"Something very unpleasant has occurred," he answered, looking at Faustina. "Meschini, the librarian, has just died very suddenly in the study where we were."
"Meschini?" cried Faustina in surprise and with some anxiety.
"Yes. Are you nervous, Donna Faustina? May I tell you something very startling?" It was a man's question.
"Yes—what is it?" she asked quickly.
"Meschini confessed before us all that it was he who was the cause—in fact that he had murdered your father. Before any one could stop him, he had shot himself. It is very dreadful."
With a low cry that was more expressive of amazement than of horror, Faustina sank into a chair. In his anxiety to tell his wife the whole truth Giovanni forgot her at once. As soon as he began to speak, however, Corona led him away to the window where they had stood together a few hours earlier.
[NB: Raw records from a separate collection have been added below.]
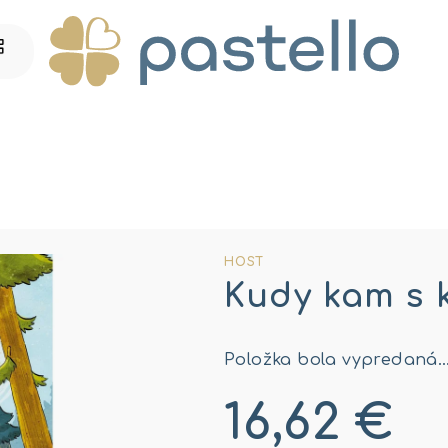
HOST
Kudy kam s 
Položka bola vypredaná
16,62 €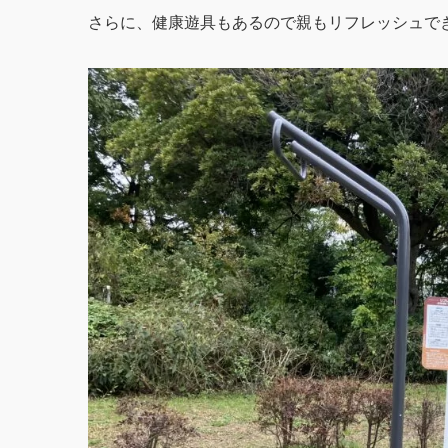
さらに、健康遊具もあるので親もリフレッシュで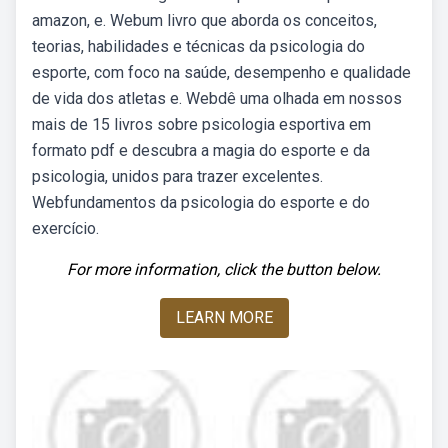
amazon, e. Webum livro que aborda os conceitos,
teorias, habilidades e técnicas da psicologia do
esporte, com foco na saúde, desempenho e qualidade
de vida dos atletas e. Webdê uma olhada em nossos
mais de 15 livros sobre psicologia esportiva em
formato pdf e descubra a magia do esporte e da
psicologia, unidos para trazer excelentes.
Webfundamentos da psicologia do esporte e do
exercício.
For more information, click the button below.
LEARN MORE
"Corona—what I told her is not all. There is something else. Meschini had forged the papers which gave the property to San Giacinto. Montevarchi had promised him twenty thousand scudi for the job. It was because he would not pay the money that Meschini killed him. Do you understand?"
"You will have everything after all?"
"Everything—but we must give San Giacinto a share. He has behaved like a hero. He found it all out and made Meschini confess. When he knew the truth he did not move a muscle of his face, but offered my father the deed he had just signed as a memento of the occasion."
"Then he will not take anything, any more than you would, or your father. Is it quite sure, Giovanni? Is there no possible mistake?"